Logan waited, listening.

“There are a lot of similarities between the two killings. Both men were young and extremely fit, knowledgeable about forestry issues and the park. And they were both members of the Adirondack ‘Forty-Sixers.’ ”

Logan nodded his understanding. This was the group whose membership was limited to those who had climbed all forty-six Adirondack peaks over four thousand feet. The requirements included both mountains with blazed trails and the trailless peaks, and, as he recalled, at least one winter ascent. He and Kit had once, years back, entertained hopes of joining the elite club — before reality intervened.

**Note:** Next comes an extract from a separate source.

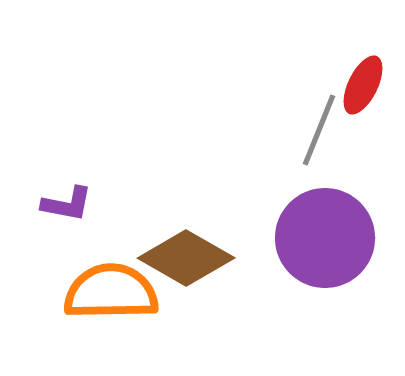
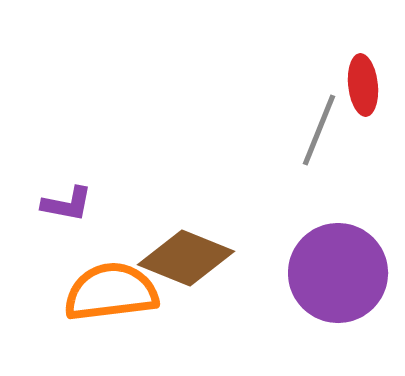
red ellipse: rotated 32 degrees counterclockwise
purple circle: moved 13 px right, 35 px down
brown diamond: rotated 8 degrees counterclockwise
orange semicircle: rotated 6 degrees counterclockwise
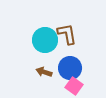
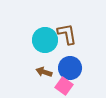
pink square: moved 10 px left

“Both were savagely mauled to death,” Jessup went on. “Both were killed in roughly the same remote location — and both, as it happens, during a full moon.”

“What remote location, exactly?”

“West of the Five Ponds Wilderness.” Jessup paused a moment, and night sounds from the open window — the rustle of leaves picked up by a stray gust of wind, the hoot of an owl — filled the silence.

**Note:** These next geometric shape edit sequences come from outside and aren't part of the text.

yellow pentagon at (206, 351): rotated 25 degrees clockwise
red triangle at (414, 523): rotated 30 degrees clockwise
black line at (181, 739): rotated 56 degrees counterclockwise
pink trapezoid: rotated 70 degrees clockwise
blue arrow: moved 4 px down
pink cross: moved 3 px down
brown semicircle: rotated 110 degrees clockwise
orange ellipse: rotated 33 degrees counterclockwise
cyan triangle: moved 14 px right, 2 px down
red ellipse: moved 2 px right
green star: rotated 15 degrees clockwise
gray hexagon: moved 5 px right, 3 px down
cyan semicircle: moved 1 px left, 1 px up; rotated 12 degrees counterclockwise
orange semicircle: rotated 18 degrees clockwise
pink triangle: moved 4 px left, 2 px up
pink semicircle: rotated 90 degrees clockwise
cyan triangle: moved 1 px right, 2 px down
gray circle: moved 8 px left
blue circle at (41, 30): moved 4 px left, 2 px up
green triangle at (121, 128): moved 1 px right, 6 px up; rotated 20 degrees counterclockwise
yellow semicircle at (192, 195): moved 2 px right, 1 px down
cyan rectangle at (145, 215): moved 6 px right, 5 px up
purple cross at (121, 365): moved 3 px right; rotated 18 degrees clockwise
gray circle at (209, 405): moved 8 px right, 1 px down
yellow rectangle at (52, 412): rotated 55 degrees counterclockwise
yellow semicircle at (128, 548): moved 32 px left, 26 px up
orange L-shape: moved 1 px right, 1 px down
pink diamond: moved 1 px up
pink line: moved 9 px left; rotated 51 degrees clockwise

“These hard-core backpackers are a breed apart,” Jessup said. “No achievement, no matter how hard-won, is ever enough. So once they’ve bagged all forty-six peaks, some of them go on to score other bragging rights. Three mountains seem to be favorite.” He pulled a leatherbound journal from a breast pocket, leafed through it, studied a page for a moment. “Avalanche Mountain, number sixty-three — close to higher and more famous mountains and an obvious choice. North River Mountain, number fifty-six, just shy of four thousand feet and coveted because the official state surveyor, Ebenezer Emmons, climbed it immediately before his famous 1836 ascent of Whiteface Mountain. But the most coveted prize is Desolation Mountain. At only thirty-two hundred feet, it’s not even in the top hundred.” He replaced the journal. “But its claim to fame, and what makes it such an attractive target, is its remoteness. The Desolation Lake area is probably the wildest and most isolated section of the entire park — even more so than the Silver Lake Wilderness or Wilcox Lake. Not only that, but the terrain there is terrible for hiking — no access roads and few motorized lakes, covered with blowdowns, outwash bogs, all sorts of other hazardous conditions. Unless you know what you’re doing, and you’re incredibly motivated, it’s almost impossible to reach. The climb itself is the easy part.” He laughed almost bitterly, shook his head. “That’s why it’s known among the ADK climbing elite as ‘heartbreak forty-seven.’ ”

As quickly as it came, the laugh died in Jessup’s throat. “Both hikers were found in the vicinity of the mountain. As you can imagine, there’s not a lot of traffic through there, and by the time the bodies were discovered each was in an advanced state of decomposition. As a result, the autopsies were somewhat inconclusive, but given the violence inflicted on the corpses, the verdict in both was mauling by a rogue bear.”